▶ [Problem to work on]: Output every line below exactly, please, omitting pictures.

▶ [Data to process]:

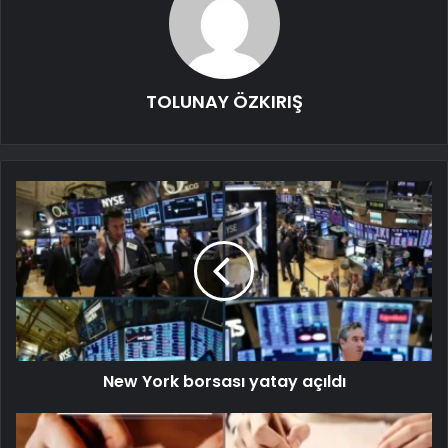
TOLUNAY ÖZKIRIŞ
New York borsası yatay açıldı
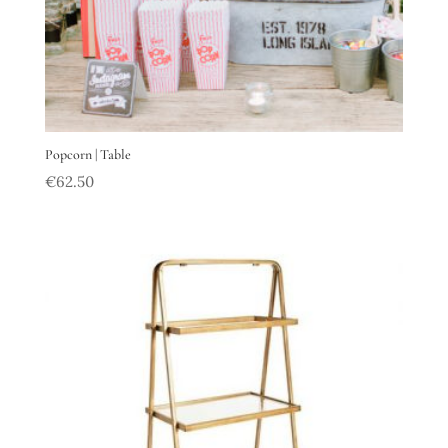
Popcorn | Table
€
62.50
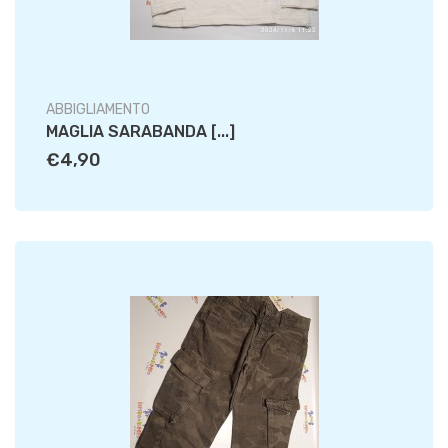
ABBIGLIAMENTO
MAGLIA SARABANDA [...]
€4,90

▶ [Solution to the problem]:
TOLUNAY ÖZKIRIŞ
New York borsası yatay açıldı
Popcorn | Table
€
62.50
ABBIGLIAMENTO
MAGLIA SARABANDA [...]
€4,90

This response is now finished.